In this book, Herbert Schlesinger, who has had an illustrious career as academic psychologist, training director of a Ph.D. program in clinical psychology, head of the psychology department at a major medical center, and senior psychoanalyst, sums up a lifetime of experience in contemplating technique. He differentiates what he has found useful from what he was taught, and he offers reformulations of basic psychoanalytic notions while more or less affirming a contemporary Freudian paradigm. This work brims with wisdom for the beginning analyst, but is also absorbing reading for analysts at any stage in their careers. Indeed, Schlesinger's book holds value for psychotherapists of any kind: in dwelling upon the theme of respect for the patient, it exemplifies the thoughtfulness that informs clinical psychoanalytic work.

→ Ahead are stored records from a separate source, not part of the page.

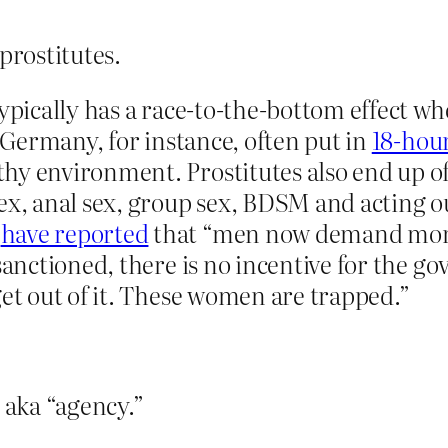
prostitutes.
typically has a race-to-the-bottom effect wh
n Germany, for instance, often put in
18-hou
hy environment. Prostitutes also end up of
ex, anal sex, group sex, BDSM and acting ou
s
have reported
that “men now demand more 
 sanctioned, there is no incentive for the g
get out of it. These women are trapped.”
 aka “agency.”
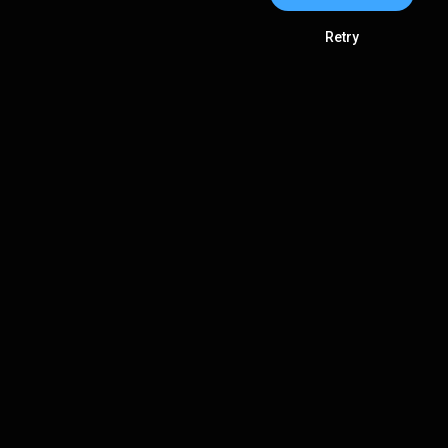
Retry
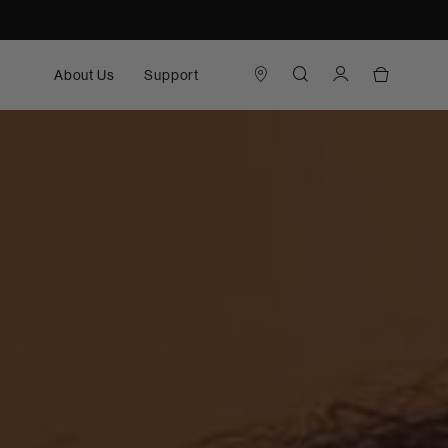
About Us
Support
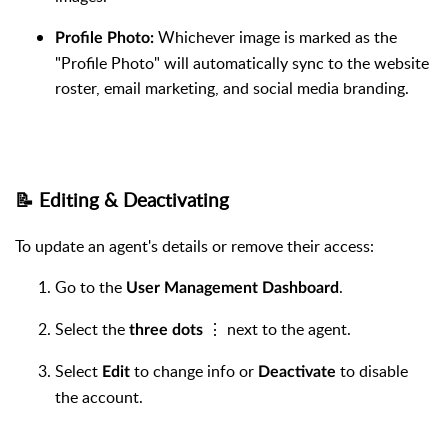
Whichever image is marked as the
Profile Photo:
"Profile Photo" will automatically sync to the website
roster, email marketing, and social media branding.
📝 Editing & Deactivating
To update an agent's details or remove their access:
Go to the
.
User Management Dashboard
Select the
⋮ next to the agent.
three dots
Select
to change info or
to disable
Edit
Deactivate
the account.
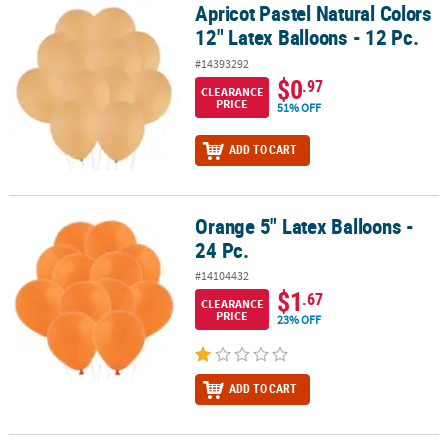
Apricot Pastel Natural Colors
Apricot Pastel Natural Colors 12" Latex Balloons - 12 Pc.
12" Latex Balloons - 12 Pc.
#14393292
$0
.97
CLEARANCE
PRICE
51% OFF
ADD TO CART
Orange 5" Latex Balloons -
Orange 5" Latex Balloons - 24 Pc.
24 Pc.
#14104432
$1
.67
CLEARANCE
PRICE
23% OFF
ADD TO CART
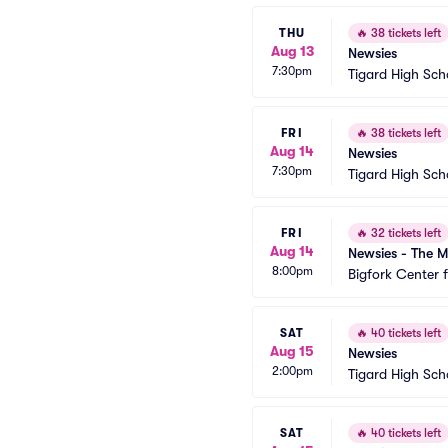
THU
🔥
38 tickets left
Aug 13
Newsies
7:30pm
Tigard High Sch
FRI
🔥
38 tickets left
Aug 14
Newsies
7:30pm
Tigard High Sch
FRI
🔥
32 tickets left
Aug 14
Newsies - The M
8:00pm
Bigfork Center 
SAT
🔥
40 tickets left
Aug 15
Newsies
2:00pm
Tigard High Sch
SAT
🔥
40 tickets left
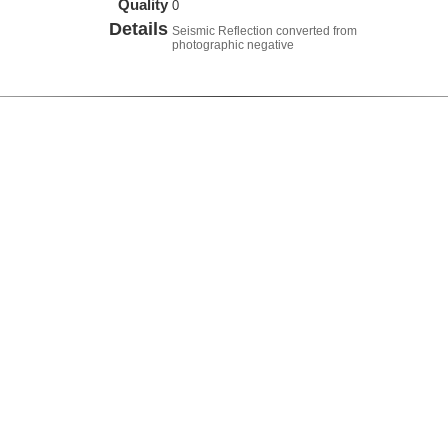
Quality
0
Details
Seismic Reflection converted from
photographic negative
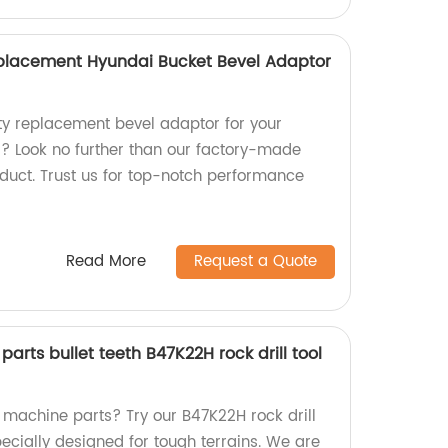
lacement Hyundai Bucket Bevel Adaptor
ity replacement bevel adaptor for your
? Look no further than our factory-made
t. Trust us for top-notch performance
Read More
Request a Quote
arts bullet teeth B47K22H rock drill tool
 machine parts? Try our B47K22H rock drill
 specially designed for tough terrains. We are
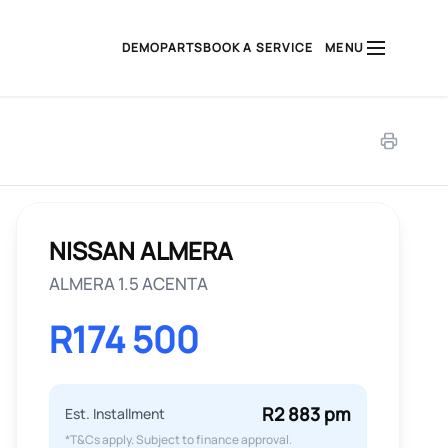
DEMO
PARTS
BOOK A SERVICE
MENU
NISSAN ALMERA
ALMERA 1.5 ACENTA
R174 500
R2 883 pm
Est. Installment
*T&Cs apply. Subject to finance approval.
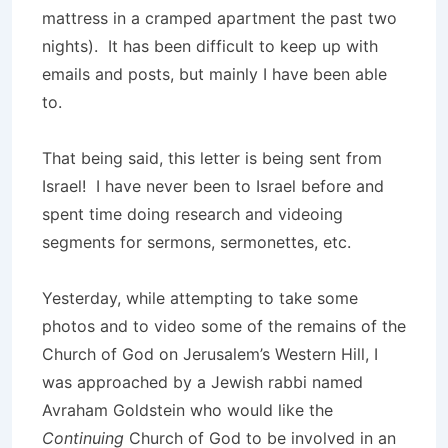
mattress in a cramped apartment the past two
nights). It has been difficult to keep up with
emails and posts, but mainly I have been able
to.
That being said, this letter is being sent from
Israel! I have never been to Israel before and
spent time doing research and videoing
segments for sermons, sermonettes, etc.
Yesterday, while attempting to take some
photos and to video some of the remains of the
Church of God on Jerusalem’s Western Hill, I
was approached by a Jewish rabbi named
Avraham Goldstein who would like the
Continuing
Church of God to be involved in an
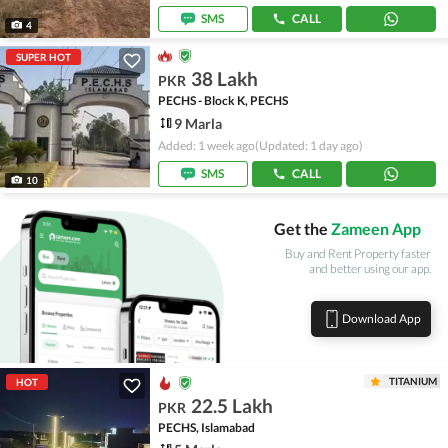
SMS
CALL
4
SUPER HOT
38 Lakh
PKR
PECHS - Block K, PECHS
9 Marla
Added: 1 week ago
(Updated: 1 day ago)
SMS
CALL
10
Get the
Zameen App
Buy and Rent Property faster
and better using our app.
Download App
TITANIUM
HOT
22.5 Lakh
PKR
PECHS, Islamabad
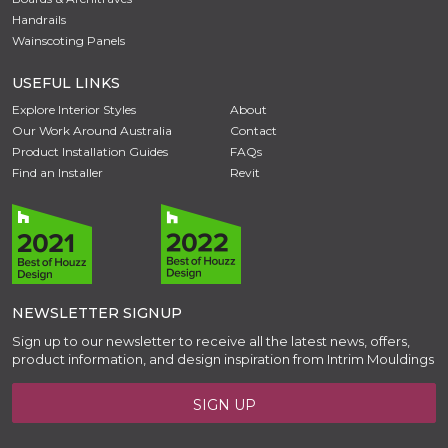
Handrails
Wainscoting Panels
USEFUL LINKS
Explore Interior Styles
About
Our Work Around Australia
Contact
Product Installation Guides
FAQs
Find an Installer
Revit
NEWSLETTER SIGNUP
Sign up to our newsletter to receive all the latest news, offers,
product information, and design inspiration from Intrim Mouldings
SIGN UP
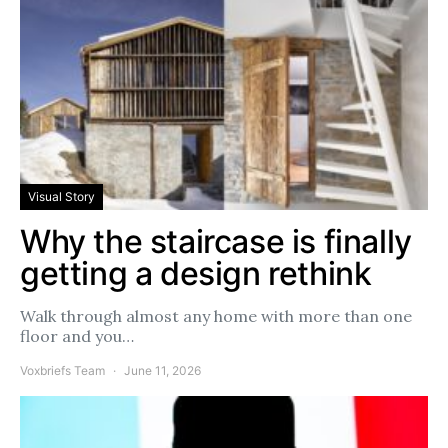
Visual Story
Why the staircase is finally
getting a design rethink
Walk through almost any home with more than one
floor and you…
Voxbriefs Team
June 11, 2026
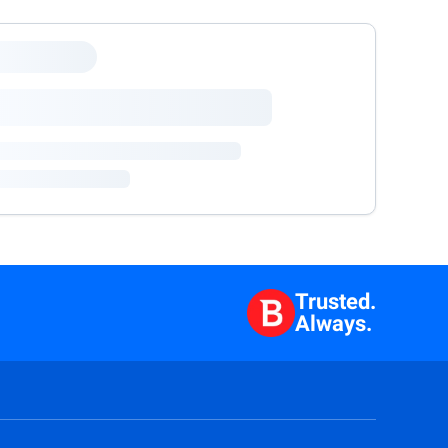
Trusted.
Always.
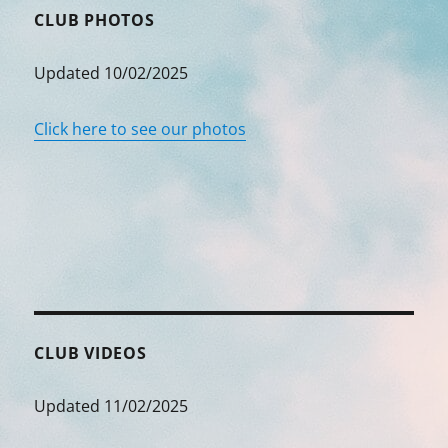
CLUB PHOTOS
Updated 10/02/2025
Click here to see our photos
CLUB VIDEOS
Updated 11/02/2025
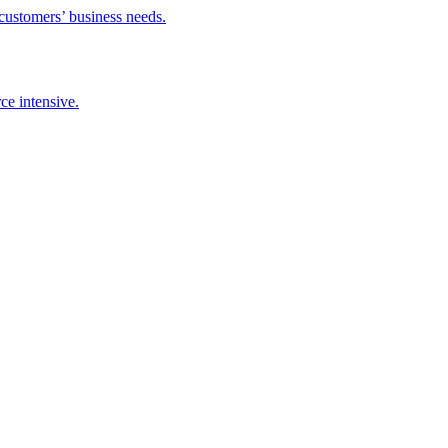
 customers’ business needs.
ce intensive.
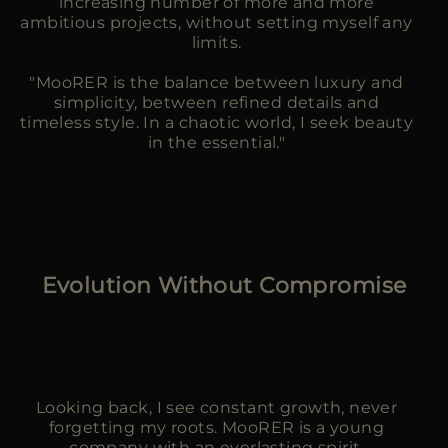
increasing number of more and more
ambitious projects, without setting myself any
limits.
"MooRER is the balance between luxury and
simplicity, between refined details and
timeless style. In a chaotic world, I seek beauty
in the essential."
Evolution Without Compromise
Looking back, I see constant growth, never
forgetting my roots. MooRER is a young
company with an everlasting spirit.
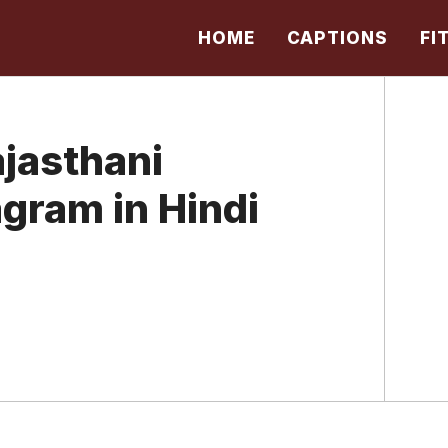
HOME
CAPTIONS
FI
jasthani
agram in Hindi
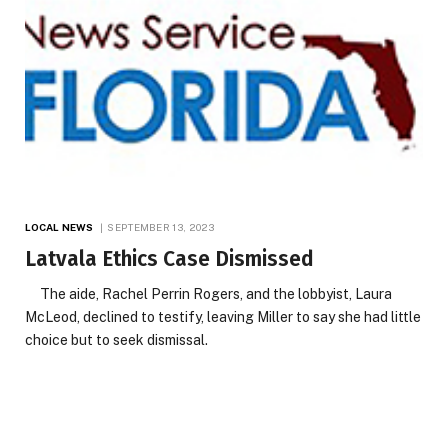
LOCAL NEWS
SEPTEMBER 13, 2023
Latvala Ethics Case Dismissed
The aide, Rachel Perrin Rogers, and the lobbyist, Laura
McLeod, declined to testify, leaving Miller to say she had little
choice but to seek dismissal.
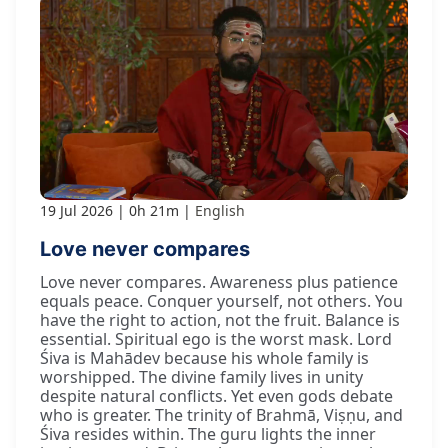
19 Jul 2026
0h 21m
English
Love never compares
Love never compares. Awareness plus patience
equals peace. Conquer yourself, not others. You
have the right to action, not the fruit. Balance is
essential. Spiritual ego is the worst mask. Lord
Śiva is Mahādev because his whole family is
worshipped. The divine family lives in unity
despite natural conflicts. Yet even gods debate
who is greater. The trinity of Brahmā, Viṣṇu, and
Śiva resides within. The guru lights the inner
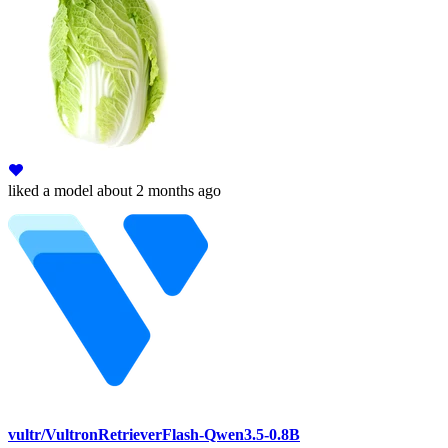
liked
a model
about 2 months ago
vultr/VultronRetrieverFlash-Qwen3.5-0.8B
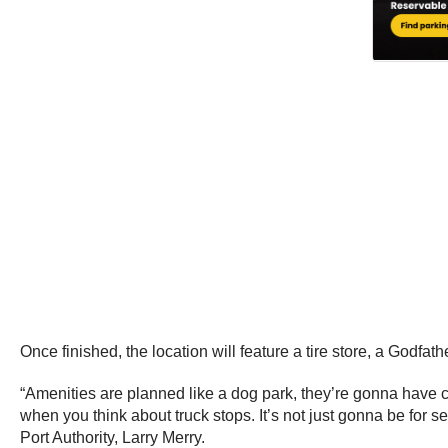
Once finished, the location will feature a tire store, a Godfa
“Amenities are planned like a dog park, they’re gonna have camp
when you think about truck stops. It’s not just gonna be for 
Port Authority, Larry Merry.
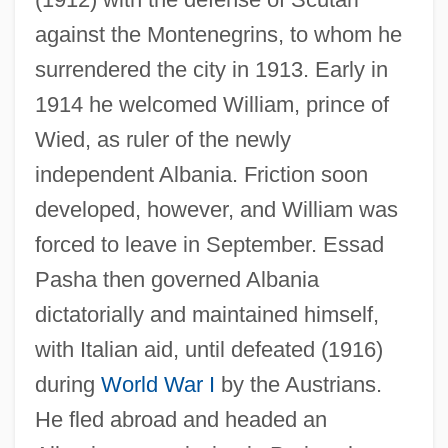
ESSA
against the Montenegrins, to whom he
Ess.
surrendered the city in 1913. Early in
ESS Technology, Inc.
1914 he welcomed William, prince of
ESS
Wied, as ruler of the newly
ESRS
independent Albania. Friction soon
ESRO
developed, however, and William was
ESRIN
forced to leave in September. Essad
ESRF
Pasha then governed Albania
Esrey, William
dictatorially and maintained himself,
ESRD
with Italian aid, until defeated (1916)
ESRC
during
World War I
by the Austrians.
Esraj
He fled abroad and headed an
Esra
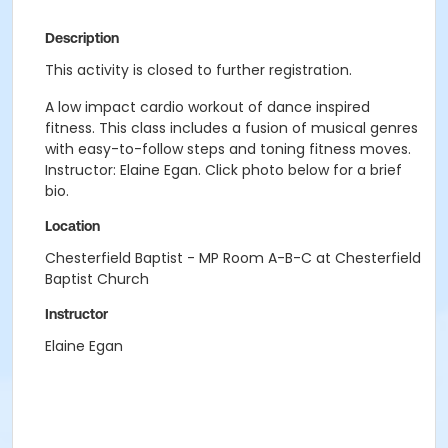
Description
This activity is closed to further registration.
A low impact cardio workout of dance inspired
fitness. This class includes a fusion of musical genres
with easy-to-follow steps and toning fitness moves.
Instructor: Elaine Egan. Click photo below for a brief
bio.
Location
Chesterfield Baptist - MP Room A-B-C at Chesterfield
Baptist Church
Instructor
Elaine Egan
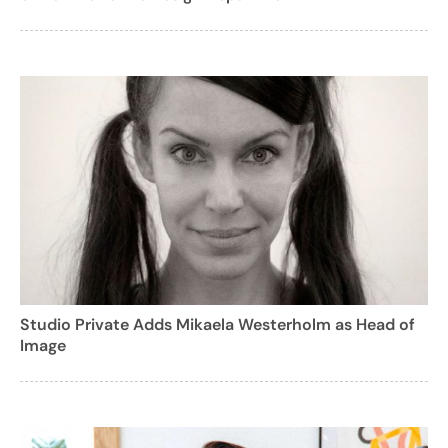
Studio Private Adds Mikaela Westerholm as Head of
Image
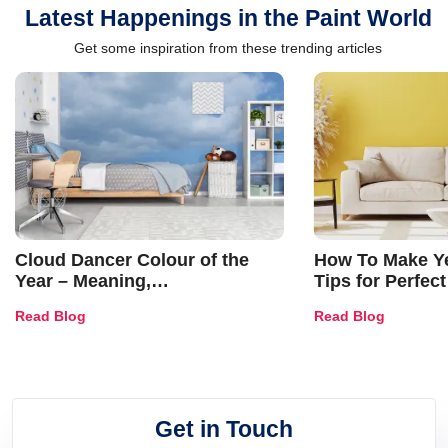
Latest Happenings in the Paint World
Get some inspiration from these trending articles
Cloud Dancer Colour of the
How To Make Ye
Year – Meaning,
Tips for Perfect
Combinations, Interior Ideas
Shades & Home
Read Blog
Read Blog
and Trends
Get in Touch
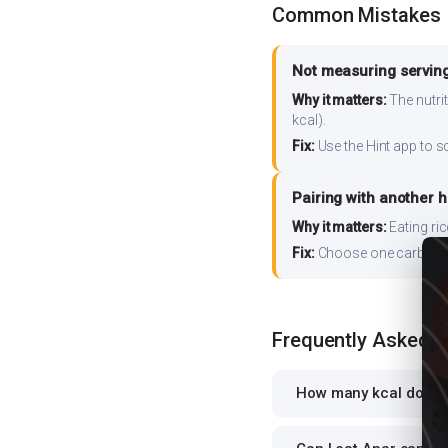
Common Mistakes
Not measuring serving
Why it matters:
The nutrit
kcal).
Fix:
Use the Hint app to s
Pairing with another 
Why it matters:
Eating ri
Fix:
Choose one carb source
Frequently Asked 
How many kcal does A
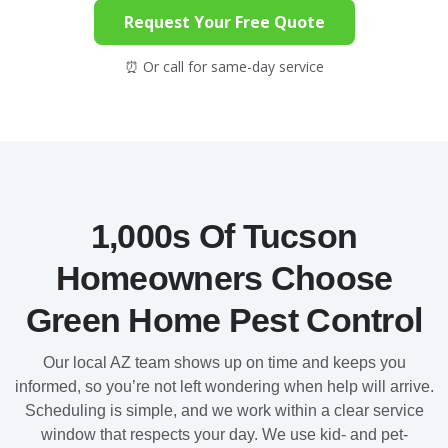
Request Your Free Quote
⏰ Or call for same-day service
1,000s Of Tucson
Homeowners Choose
Green Home Pest Control
Our local AZ team shows up on time and keeps you
informed, so you’re not left wondering when help will arrive.
Scheduling is simple, and we work within a clear service
window that respects your day. We use kid- and pet-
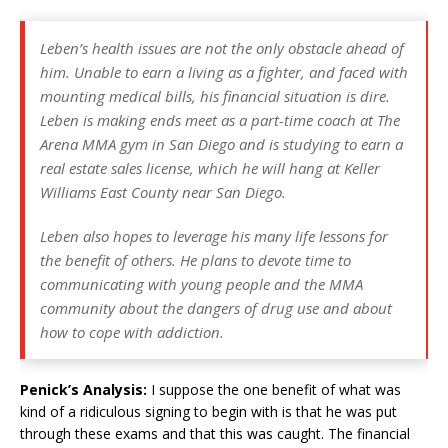
Leben’s health issues are not the only obstacle ahead of
him. Unable to earn a living as a fighter, and faced with
mounting medical bills, his financial situation is dire.
Leben is making ends meet as a part-time coach at The
Arena MMA gym in San Diego and is studying to earn a
real estate sales license, which he will hang at Keller
Williams East County near San Diego.
Leben also hopes to leverage his many life lessons for
the benefit of others. He plans to devote time to
communicating with young people and the MMA
community about the dangers of drug use and about
how to cope with addiction.
Penick’s Analysis:
I suppose the one benefit of what was
kind of a ridiculous signing to begin with is that he was put
through these exams and that this was caught. The financial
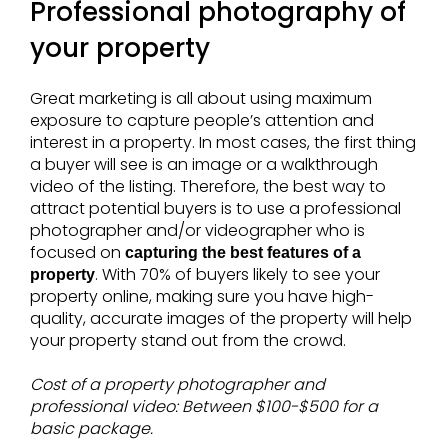
Professional photography of
your property
Great marketing is all about using maximum
exposure to capture people’s attention and
interest in a property. In most cases, the first thing
a buyer will see is an image or a walkthrough
video of the listing. Therefore, the best way to
attract potential buyers is to use a professional
photographer and/or videographer who is
focused on
capturing the best features of a
. With 70% of buyers likely to see your
property
property online, making sure you have high-
quality, accurate images of the property will help
your property stand out from the crowd.
Cost of a property photographer and
professional video: Between $100-$500 for a
basic package.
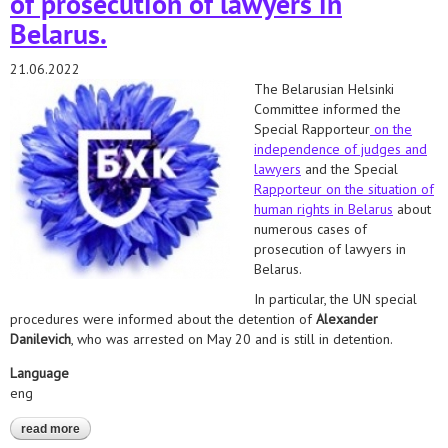
of prosecution of lawyers in
Belarus.
21.06.2022
The Belarusian Helsinki
Committee informed the
Special Rapporteur
on the
independence of judges and
lawyers
and the Special
Rapporteur on the situation of
human rights in Belarus
about
numerous cases of
prosecution of lawyers in
Belarus.
In particular, the UN special
procedures were informed about the detention of
Alexander
Danilevich
, who was arrested on May 20 and is still in detention.
Language
eng
read more
about danilevich, mochalov, lazarenko, braginets. we informed
the special rapporteurs about numerous cases of prosecution of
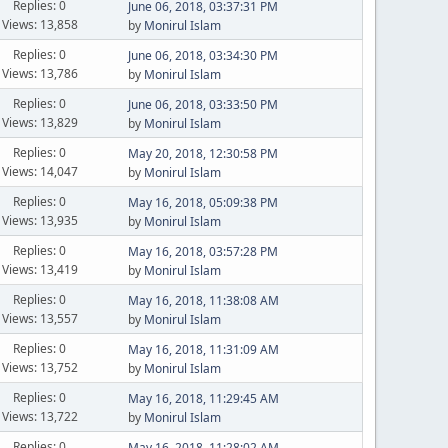
Replies: 0
June 06, 2018, 03:37:31 PM
Views: 13,858
by
Monirul Islam
Replies: 0
June 06, 2018, 03:34:30 PM
Views: 13,786
by
Monirul Islam
Replies: 0
June 06, 2018, 03:33:50 PM
Views: 13,829
by
Monirul Islam
Replies: 0
May 20, 2018, 12:30:58 PM
Views: 14,047
by
Monirul Islam
Replies: 0
May 16, 2018, 05:09:38 PM
Views: 13,935
by
Monirul Islam
Replies: 0
May 16, 2018, 03:57:28 PM
Views: 13,419
by
Monirul Islam
Replies: 0
May 16, 2018, 11:38:08 AM
Views: 13,557
by
Monirul Islam
Replies: 0
May 16, 2018, 11:31:09 AM
Views: 13,752
by
Monirul Islam
Replies: 0
May 16, 2018, 11:29:45 AM
Views: 13,722
by
Monirul Islam
Replies: 0
May 16, 2018, 11:28:02 AM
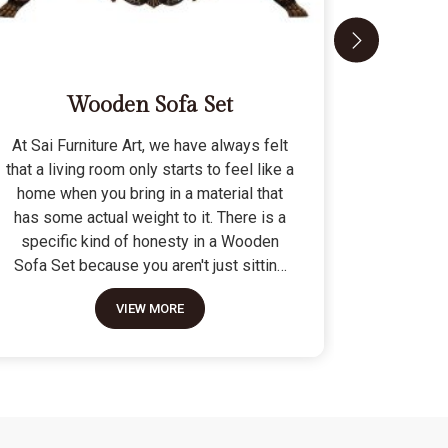
Wooden Sofa Set
At Sai Furniture Art, we have always felt
At Sai Fu
that a living room only starts to feel like a
that a c
home when you bring in a material that
seat tha
has some actual weight to it. There is a
fragile 
specific kind of honesty in a Wooden
specifi
Sofa Set because you aren't just sitting
Modern 
on a pile of cushions; you are supported
often us
VIEW MORE
by a frame that was cut and joined to
means the
stay level for a lifetime. We do not build
as stron
these to be those lightweight, hollow
not build
pieces that shift around every time you
fashion" p
sit down; they are for the houses where
photo but
furniture is expected to be a solid anchor.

Schlesinger persistently urges us to aim toward increasing the activity of the patient. He asserts that analysts do not analyze—patients do, and he invokes the (Socratic) image of a midwife to capture the role of the analyst (pp. 31-32). The analyst must strive to avoid doing for the patient, according to Schlesinger, what the patient can do for him-/herself. He situates the work of the analyst between the danger of “absolute certainty” and the “fear of making a mistake” (p. 44). Much hangs on how this middle ground is spelled out.
In the introduction, Schlesinger observes that, while he was trained in the era of ego psychology, he is dubious about aspects of it, especially metapsychology, and he states his preference not to probe and/or identify himself with any theoretical orientation. In a characteristically gruff but articulate formulation, he announces, “I do not find scholastic disputes interesting” (p. xii). It is a breath of fresh air to encounter an analyst who resists the dogmatism that has dogged psychoanalysis since its inception. Yet, one might wonder whether theoretical assumptions can be so easily cast aside. It is salutary, though, for an author to struggle to define where he/she stands.
Schlesinger's theoretical stance can be described as a pragmatic one.